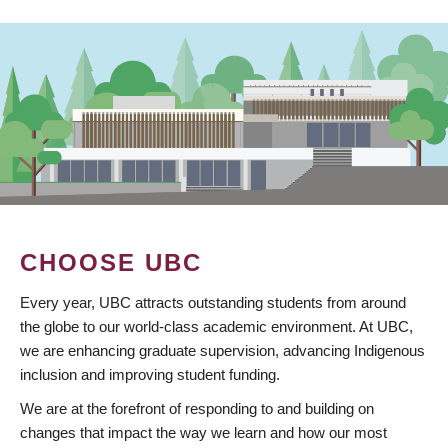
CHOOSE UBC
Every year, UBC attracts outstanding students from around
the globe to our world-class academic environment. At UBC,
we are enhancing graduate supervision, advancing Indigenous
inclusion and improving student funding.
We are at the forefront of responding to and building on
changes that impact the way we learn and how our most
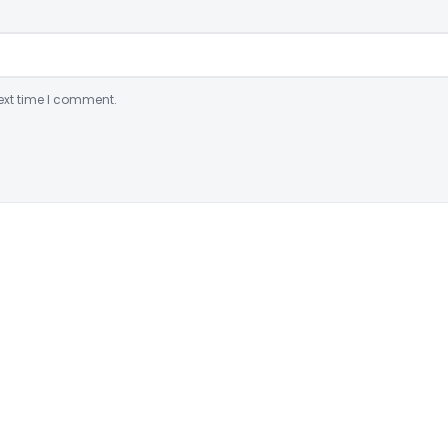
ext time I comment.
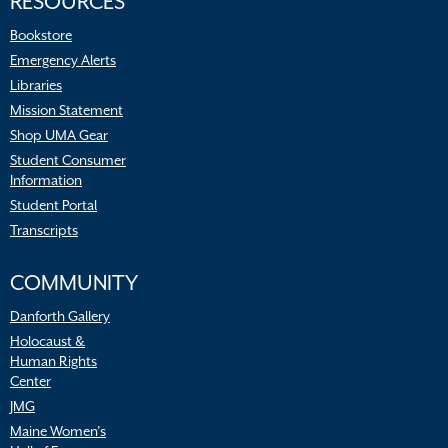
RESOURCES
Bookstore
Emergency Alerts
Libraries
Mission Statement
Shop UMA Gear
Student Consumer
Information
Student Portal
Transcripts
COMMUNITY
Danforth Gallery
Holocaust &
Human Rights
Center
JMG
Maine Women’s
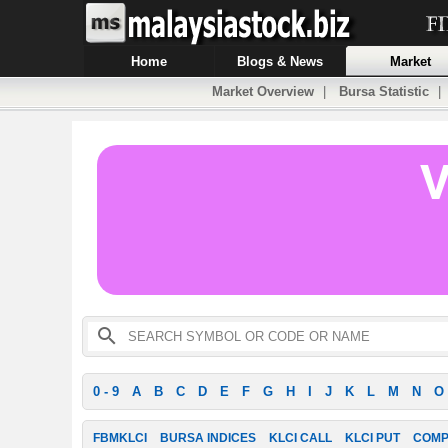
Home
Blogs & News
Market
Market Overview
|
Bursa Statistic
0 - 9
A
B
C
D
E
F
G
H
I
J
K
L
M
N
O
FBMKLCI
BURSA INDICES
KLCI CALL
KLCI PUT
COMP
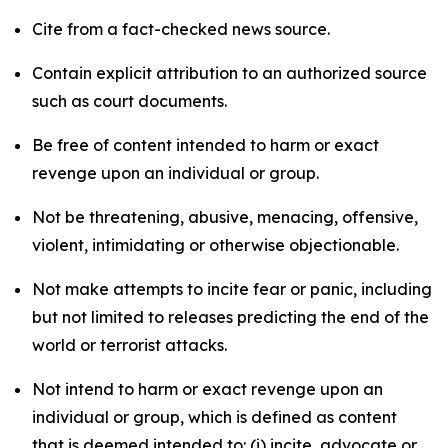
Cite from a fact-checked news source.
Contain explicit attribution to an authorized source
such as court documents.
Be free of content intended to harm or exact
revenge upon an individual or group.
Not be threatening, abusive, menacing, offensive,
violent, intimidating or otherwise objectionable.
Not make attempts to incite fear or panic, including
but not limited to releases predicting the end of the
world or terrorist attacks.
Not intend to harm or exact revenge upon an
individual or group, which is defined as content
that is deemed intended to: (i) incite, advocate or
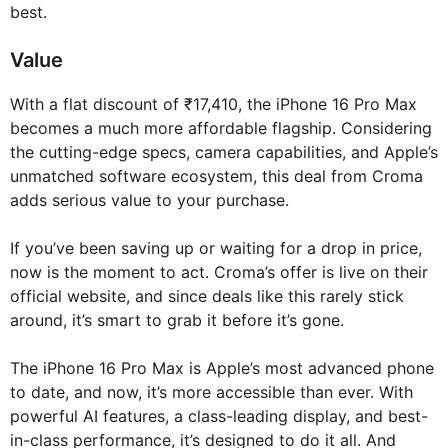
best.
Value
With a flat discount of ₹17,410, the iPhone 16 Pro Max
becomes a much more affordable flagship. Considering
the cutting-edge specs, camera capabilities, and Apple’s
unmatched software ecosystem, this deal from Croma
adds serious value to your purchase.
If you’ve been saving up or waiting for a drop in price,
now is the moment to act. Croma’s offer is live on their
official website, and since deals like this rarely stick
around, it’s smart to grab it before it’s gone.
The iPhone 16 Pro Max is Apple’s most advanced phone
to date, and now, it’s more accessible than ever. With
powerful AI features, a class-leading display, and best-
in-class performance, it’s designed to do it all. And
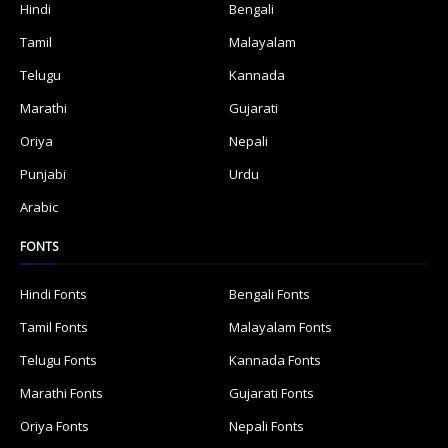
Hindi
Bengali
Tamil
Malayalam
Telugu
Kannada
Marathi
Gujarati
Oriya
Nepali
Punjabi
Urdu
Arabic
FONTS
Hindi Fonts
Bengali Fonts
Tamil Fonts
Malayalam Fonts
Telugu Fonts
Kannada Fonts
Marathi Fonts
Gujarati Fonts
Oriya Fonts
Nepali Fonts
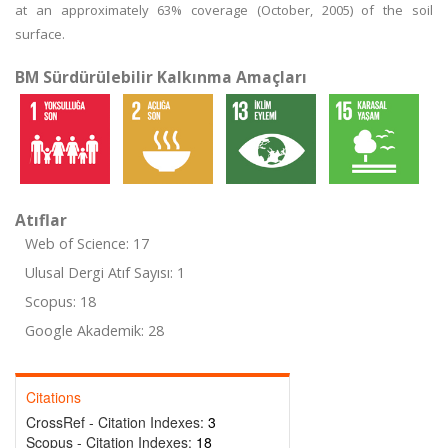
at an approximately 63% coverage (October, 2005) of the soil
surface.
BM Sürdürülebilir Kalkınma Amaçları
Atıflar
Web of Science: 17
Ulusal Dergi Atıf Sayısı: 1
Scopus: 18
Google Akademik: 28
Citations
CrossRef - Citation Indexes:
3
Scopus - Citation Indexes:
18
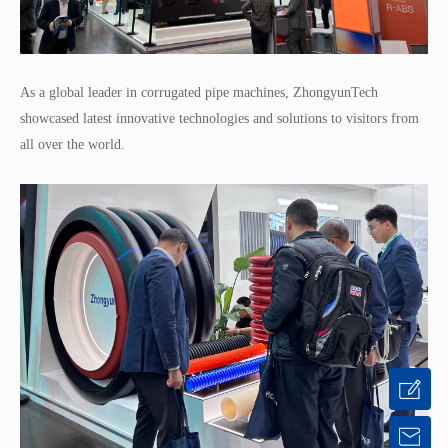
As a global leader in corrugated pipe machines, ZhongyunTech
showcased latest innovative technologies and solutions to visitors from
all over the world.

•••••

= The task =
Reproduce only the lines of the records from the start up to and including the line that holds "Student Consumer"; do not carry over any picture.

= Exercise solution =
CHOOSE UBC
Every year, UBC attracts outstanding students from around
the globe to our world-class academic environment. At UBC,
we are enhancing graduate supervision, advancing Indigenous
inclusion and improving student funding.
We are at the forefront of responding to and building on
changes that impact the way we learn and how our most
ext time I comment.
RESOURCES
Bookstore
Emergency Alerts
Libraries
Mission Statement
Shop UMA Gear
Student Consumer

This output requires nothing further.